**Data provided**

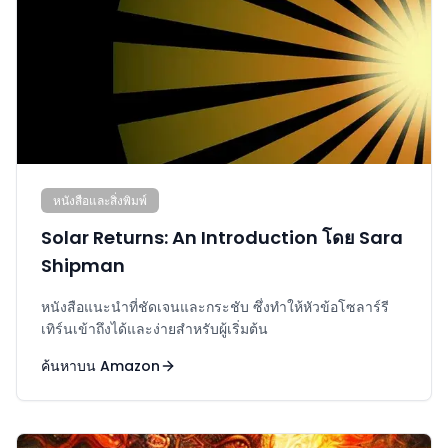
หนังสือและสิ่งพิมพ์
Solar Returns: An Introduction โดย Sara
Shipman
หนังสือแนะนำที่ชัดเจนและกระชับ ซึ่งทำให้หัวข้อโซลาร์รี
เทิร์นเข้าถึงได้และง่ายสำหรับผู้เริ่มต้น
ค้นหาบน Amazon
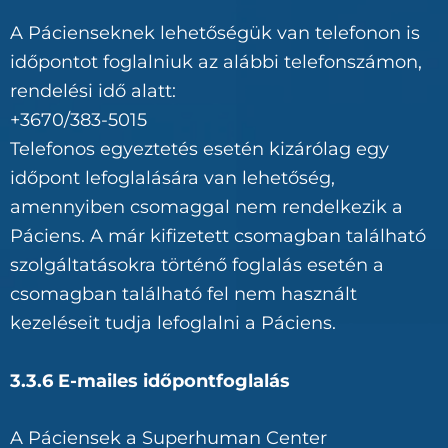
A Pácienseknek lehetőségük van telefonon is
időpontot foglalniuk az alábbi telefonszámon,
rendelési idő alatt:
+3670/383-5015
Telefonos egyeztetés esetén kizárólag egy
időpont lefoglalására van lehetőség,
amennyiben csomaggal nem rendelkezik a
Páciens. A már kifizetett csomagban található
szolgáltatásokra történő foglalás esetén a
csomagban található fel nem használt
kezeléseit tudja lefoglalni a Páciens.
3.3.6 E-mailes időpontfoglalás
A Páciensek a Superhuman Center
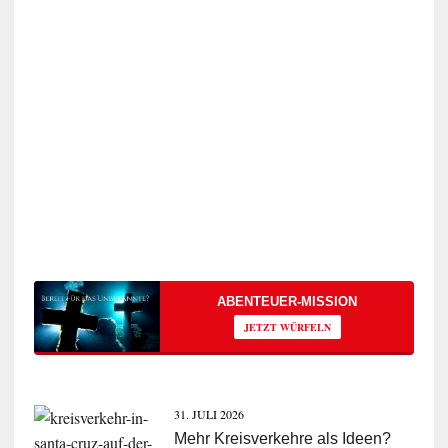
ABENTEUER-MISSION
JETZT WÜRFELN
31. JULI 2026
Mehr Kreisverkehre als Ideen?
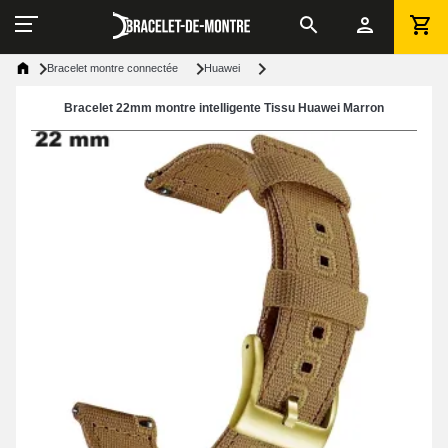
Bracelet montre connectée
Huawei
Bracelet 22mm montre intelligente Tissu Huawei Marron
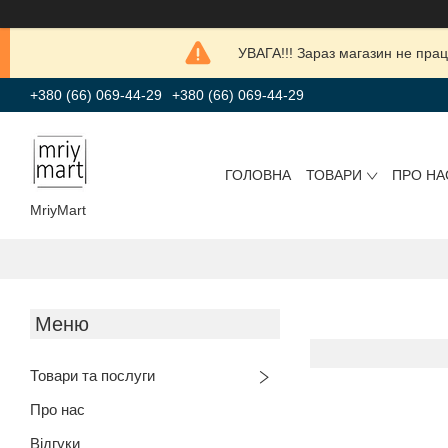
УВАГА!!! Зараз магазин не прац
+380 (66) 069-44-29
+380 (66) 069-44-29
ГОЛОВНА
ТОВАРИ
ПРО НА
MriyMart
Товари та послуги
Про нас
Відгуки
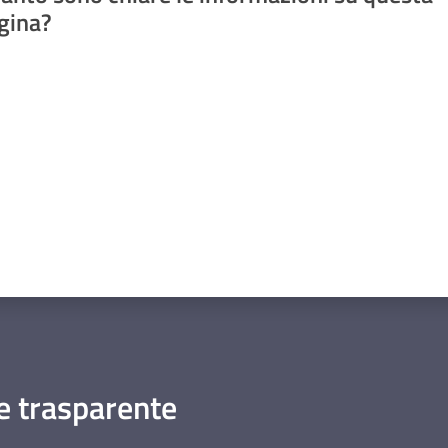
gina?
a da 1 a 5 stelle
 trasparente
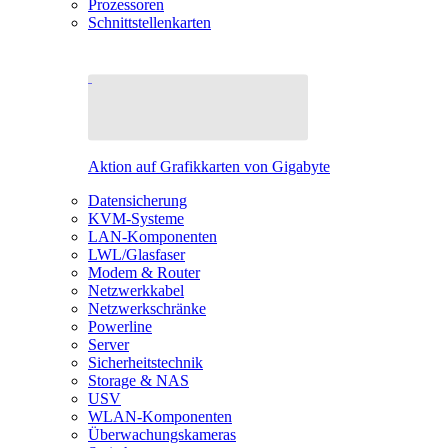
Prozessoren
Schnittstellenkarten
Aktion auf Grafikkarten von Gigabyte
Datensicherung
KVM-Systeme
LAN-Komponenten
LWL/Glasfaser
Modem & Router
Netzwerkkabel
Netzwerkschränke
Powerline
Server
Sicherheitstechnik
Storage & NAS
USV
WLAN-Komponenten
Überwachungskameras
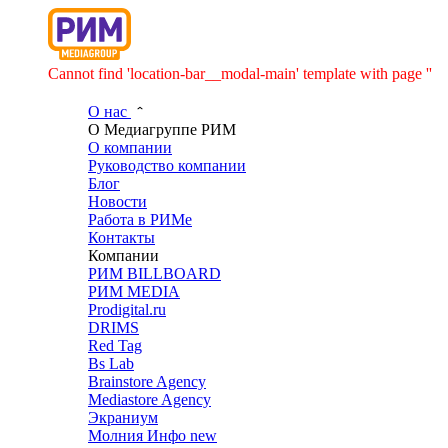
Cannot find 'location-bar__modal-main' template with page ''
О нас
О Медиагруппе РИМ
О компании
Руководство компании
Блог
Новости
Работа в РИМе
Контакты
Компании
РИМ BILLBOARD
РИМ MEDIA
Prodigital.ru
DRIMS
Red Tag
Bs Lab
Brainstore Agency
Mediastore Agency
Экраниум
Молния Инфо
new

**What is expected**
Repeat the records above exactly, without pictures.

**Response to the exercise**
หนังสือและสิ่งพิมพ์
Solar Returns: An Introduction โดย Sara
Shipman
หนังสือแนะนำที่ชัดเจนและกระชับ ซึ่งทำให้หัวข้อโซลาร์รี
เทิร์นเข้าถึงได้และง่ายสำหรับผู้เริ่มต้น
ค้นหาบน Amazon
A Pácienseknek lehetőségük van telefonon is
időpontot foglalniuk az alábbi telefonszámon,
rendelési idő alatt:
+3670/383-5015
Telefonos egyeztetés esetén kizárólag egy
időpont lefoglalására van lehetőség,
amennyiben csomaggal nem rendelkezik a
Páciens. A már kifizetett csomagban található
szolgáltatásokra történő foglalás esetén a
csomagban található fel nem használt
kezeléseit tudja lefoglalni a Páciens.
3.3.6 E-mailes időpontfoglalás
A Páciensek a Superhuman Center
ABENTEUER-MISSION
JETZT WÜRFELN
31. JULI 2026
Mehr Kreisverkehre als Ideen?
Bracelet montre connectée
Huawei
Bracelet 22mm montre intelligente Tissu Huawei Marron
УВАГА!!! Зараз магазин не прац
+380 (66) 069-44-29
+380 (66) 069-44-29
ГОЛОВНА
ТОВАРИ
ПРО НА
MriyMart
Товари та послуги
Про нас
Відгуки
gina?
a da 1 a 5 stelle
 trasparente
Prozessoren
Schnittstellenkarten
Aktion auf Grafikkarten von Gigabyte
Datensicherung
KVM-Systeme
LAN-Komponenten
LWL/Glasfaser
Modem & Router
Netzwerkkabel
Netzwerkschränke
Powerline
Server
Sicherheitstechnik
Storage & NAS
USV
WLAN-Komponenten
Überwachungskameras
Cannot find 'location-bar__modal-main' template with page ''
О нас
О Медиагруппе РИМ
О компании
Руководство компании
Блог
Новости
Работа в РИМе
Контакты
Компании
РИМ BILLBOARD
РИМ MEDIA
Prodigital.ru
DRIMS
Red Tag
Bs Lab
Brainstore Agency
Mediastore Agency
Экраниум
Молния Инфо
new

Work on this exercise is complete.